This weekend, I’ve got a gig to cook at Antipodes' Lonsdale Street Greek Festival. I’ll be cooking recipes from my new book, Afternoons in Ithaka. I’m quite nervous about it. I’ve been asking myself, ‘What is this home-cook doing sharing the limelight with the likes of more professional cooks like Phil Vakos (Spitiko), Kathy Tsaples (Sweet Greek), and the fiesty My Kitchen Rules' contestants Vicki and Helena.
On Saturday, I have the skirts of the formidable septuagenarian Theia Georgia to hide behind – she is preparing her famous spinach pie with homemade filo pastry. This morning I rang her to make sure she’s still OK to cook in the heat – “Anything for you Spiri” – and then proceeds to tell me what she is bringing along. Her broomstick for rolling out the pastry. Her ‘special’ flour. Dill from her neighbour’s garden. And can I get some greens from my mother’s garden? Of course I can. She’s the boss. Thank God for strong Greek matriarchs - they've always got everything covered.
That leaves Sunday’s cooking demonstration. I’m preparing fried calamari and little fish, along with Yiayia’s tyganites (fried) patates. If I can convince my mum and daughter to come up to the stage; there’ll be three generations of Greek-Australian cooks strutting their stuff. We’ll try and spare the audience our bickering as we work around each other.

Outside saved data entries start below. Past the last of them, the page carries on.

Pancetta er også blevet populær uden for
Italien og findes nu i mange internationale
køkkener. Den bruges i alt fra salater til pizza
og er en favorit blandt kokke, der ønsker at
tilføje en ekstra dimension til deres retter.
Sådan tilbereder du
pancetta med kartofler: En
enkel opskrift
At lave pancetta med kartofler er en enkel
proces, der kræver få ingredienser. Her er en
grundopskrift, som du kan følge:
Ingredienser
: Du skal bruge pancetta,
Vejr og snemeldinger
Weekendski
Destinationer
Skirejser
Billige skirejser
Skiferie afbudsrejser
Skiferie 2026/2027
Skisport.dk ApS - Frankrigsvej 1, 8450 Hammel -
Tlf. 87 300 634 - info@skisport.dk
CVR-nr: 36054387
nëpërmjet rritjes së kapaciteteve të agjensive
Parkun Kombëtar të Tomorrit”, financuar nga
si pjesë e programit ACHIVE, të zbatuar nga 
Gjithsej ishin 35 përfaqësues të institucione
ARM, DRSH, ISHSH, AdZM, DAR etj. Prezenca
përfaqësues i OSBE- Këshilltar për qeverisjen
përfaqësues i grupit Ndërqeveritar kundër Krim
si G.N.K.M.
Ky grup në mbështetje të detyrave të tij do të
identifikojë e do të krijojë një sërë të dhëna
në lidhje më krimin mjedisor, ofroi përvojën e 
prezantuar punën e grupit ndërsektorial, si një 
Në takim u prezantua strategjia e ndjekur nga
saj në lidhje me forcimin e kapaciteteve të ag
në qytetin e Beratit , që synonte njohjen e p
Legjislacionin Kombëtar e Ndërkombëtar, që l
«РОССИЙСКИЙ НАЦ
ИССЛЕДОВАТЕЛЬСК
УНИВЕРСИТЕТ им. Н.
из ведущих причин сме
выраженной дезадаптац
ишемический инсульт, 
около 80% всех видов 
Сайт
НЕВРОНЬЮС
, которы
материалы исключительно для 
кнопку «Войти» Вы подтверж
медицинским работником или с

It’s been some time since I’ve prepared calamari – the last time was in the south of Greece in my aunty’s kitchen, circa 2010. There we cooked it slowly in onions, fresh tomato pulp and garlic. A dish to die for, especially when mopped up with crusty, just-baked bread. If only I could teleport myself back to that moment right now, I would.
To alleviate my nerves and make sure nothing goes wrong, a test run is called for. I buy some calamari from my local fish monger, as well as a kilo of silver whiting that look particularly appealing. I bring them home and clean them on the kitchen bench while my kids do homework. I make a show of pulling the head and tentacles away from the body of the squid – my son says ‘no way am I going to eat that’, and leaves the room dramatically. Next, I divest the little fish of their scales and innards. It’s looking like a massacre on the kitchen bench and I’m wondering how I’m going to make this look pretty on the day. But there’s something satisfyingly primal in preparing this dish; getting down and dirty, using as much of the squid and fish as possible. It reminds me of where my food is coming from, a feeling I don’t get when I’m working with a pre-prepared fillet or the rubbery squid rings that come in 2kg packets in the freezer section of my supermarket.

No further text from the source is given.